■ **Directions**: Can you find the lines of the listing that include "gramów" and copy every one?

■ ■ ■

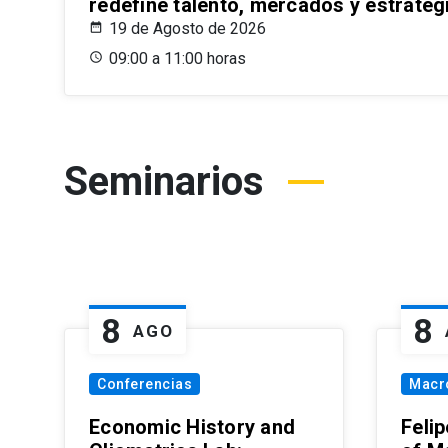
redefine talento, mercados y estrateg
19 de Agosto de 2026
09:00 a 11:00 horas
Seminarios
8
8
AGO
Conferencias
Macr
Economic History and
Felip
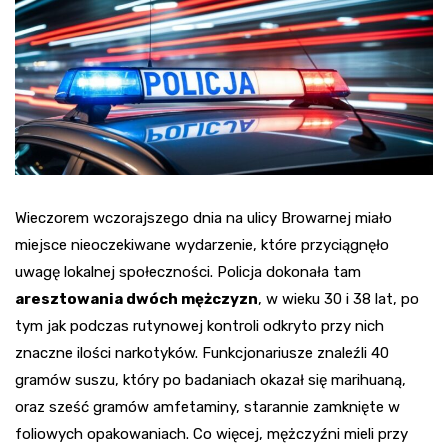
Wieczorem wczorajszego dnia na ulicy Browarnej miało
miejsce nieoczekiwane wydarzenie, które przyciągnęło
uwagę lokalnej społeczności. Policja dokonała tam
aresztowania dwóch mężczyzn
, w wieku 30 i 38 lat, po
tym jak podczas rutynowej kontroli odkryto przy nich
znaczne ilości narkotyków. Funkcjonariusze znaleźli 40
gramów suszu, który po badaniach okazał się marihuaną,
oraz sześć gramów amfetaminy, starannie zamknięte w
foliowych opakowaniach. Co więcej, mężczyźni mieli przy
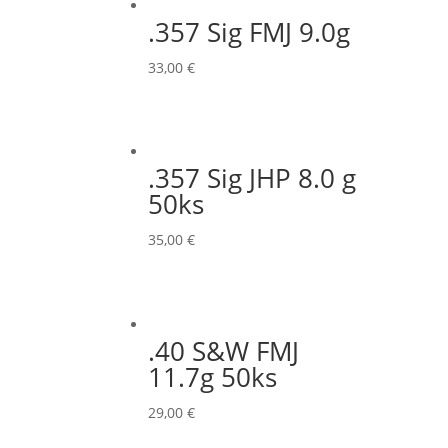
.357 Sig FMJ 9.0g
33,00
€
.357 Sig JHP 8.0 g
50ks
35,00
€
.40 S&W FMJ
11.7g 50ks
29,00
€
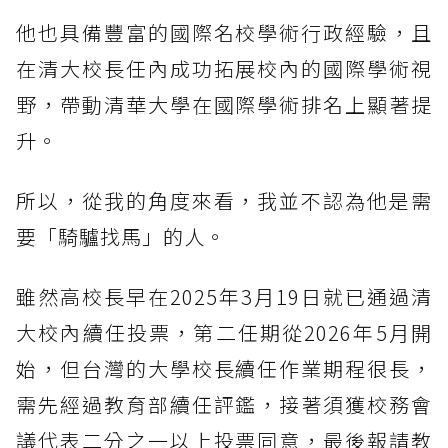
他也具備豐富的國際名校學術行政經驗，且
在清大校長任內成功拓展校內的國際學術視
野，帶動清華大學在國際學術排名上顯著提
升。
所以，從我的角度來看，我並不認為他是需
要「騎驢找馬」的人。
雖然高校長早在2025年3月19日就已通過清
大校內續任投票，第二任期從2026年5月開
始，但台灣的大學校長續任作業期程很長，
需先經過教育部續任評鑑，接著須獲校務會
議代表二分之一以上投票同意，最後報請教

■ ■ ■

■ **Exercise response**:
gramów suszu, który po badaniach okazał się marihuaną,
oraz sześć gramów amfetaminy, starannie zamknięte w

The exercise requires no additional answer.